Someone recently asked @sleepyheadctrl in Twitter:
“What’s the easiest way to prepare for the upcoming time change?“
First, SHC wants to say CONGRATULATIONS to the person asking this question, because they are smart enough to know that the time change requires some preparation.
Time to return to Standard Time
If you’re not preparing your circadian rhythms for this weekend’s shift (officially, at 2am on Sunday, November 4), then you’re putting yourself at risk for:
- daytime sleepiness or a feeling like jet lag
- disrupted nighttime sleep
- drowsy driving on your morning commute over the next few days
- mood disruption
- increase in depression and suicide
- cognitive deficits (slow brain processing speed, memory problems, poor judgment)
- more workplace accidents or mistakes
- an increase in the likelihood you could have a heart attack
- problems with medical therapies that rely upon timing (such as the use of an insulin pump)
It takes a few days to realign one’s circadian rhythms, and you’ll feel it, one way or another. Even one hour’s difference is a big deal.

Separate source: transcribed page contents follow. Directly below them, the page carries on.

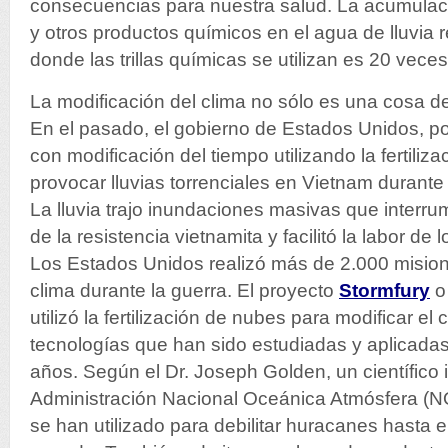
consecuencias para nuestra salud. La acumulaci
y otros productos químicos en el agua de lluvia 
donde las trillas químicas se utilizan es 20 vece
La modificación del clima no sólo es una cosa del
En el pasado, el gobierno de Estados Unidos, p
con modificación del tiempo utilizando la fertili
provocar lluvias torrenciales en Vietnam durante 
La lluvia trajo inundaciones masivas que interrum
de la resistencia vietnamita y facilitó la labor d
Los Estados Unidos realizó más de 2.000 mision
clima durante la guerra. El proyecto
Stormfury
o 
utilizó la fertilización de nubes para modificar el
tecnologías que han sido estudiadas y aplicada
años. Según el Dr. Joseph Golden, un científico 
Administración Nacional Oceánica Atmósfera (N
se han utilizado para debilitar huracanes hasta e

Preparing for the time change
It’s not all that difficult to usher in the switch to Standard Time as long as you consciously plan ahead. The 5-step formula is simple, in theory:
If you go to bed at 10pm:
- Go to bed at 1015pm on the Wednesday night before the time change; on Thursday morning, wake up 15 minutes later than you usually do (to ensure you get enough sleep!)

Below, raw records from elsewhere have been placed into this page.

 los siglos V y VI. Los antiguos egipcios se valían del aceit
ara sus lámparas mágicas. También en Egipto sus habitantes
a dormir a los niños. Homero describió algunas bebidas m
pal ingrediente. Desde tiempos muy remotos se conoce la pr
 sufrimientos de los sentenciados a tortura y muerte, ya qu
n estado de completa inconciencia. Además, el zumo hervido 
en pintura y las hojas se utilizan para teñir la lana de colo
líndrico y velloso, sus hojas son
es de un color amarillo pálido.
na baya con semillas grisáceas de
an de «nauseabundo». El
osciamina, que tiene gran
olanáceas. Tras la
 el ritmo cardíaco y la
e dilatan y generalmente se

- On Thursday night, go to bed at 1030pm; on Friday morning, wake up 15 minutes later than you usually do
- On Friday night, go to bed at 1045pm; on Saturday morning, wake up 15 minutes later than you usually do
- On Saturday night, go to bed at 11pm; on Sunday morning, wake up 15 minutes later than you usually do, and when you awaken, set your clock back one hour (so, if it’s 9am in the morning when you awaken, change your clock to 8am)
- On Sunday evening, go to bed at your normal time of 10pm and rise on Monday morning at your usual time
A couple of other things that can help you ease the circadian transition include:
- opening up window treatments to allow morning sunlight into your sleeping space to encourage a strong circadian reset, and
- eating meals about 15 minutes later during this 4-day period before the time change to help nudge your circadian system toward parity with the upcoming change
What if this temporary schedule is impossible?
This formula works, but only if you already have a routine bedtime and rise time AND you can adjust your morning rise time without compromising your morning commute or work schedule on Thursday and Friday (and assuming you don’t have to arise early on the weekend).
Of course, given our society is filled with working parents, shift workers, and people working more than one job to make ends meet, the 5-step formula isn’t simple at all.
In the event this formula doesn’t work for you, prepare to feel sleepy and “off” for the next week (especially during the first half of the week) while your circadian rhythms go through a reset. Be careful driving or operating machinery, and rethink big decisions at this time. Practice good sleep hygiene, at any rate: put away handheld devices at least an hour before bedtime, eliminate caffeine from your diet after lunch, and avoid heavy meals and alcohol within 2 hours of bedtime.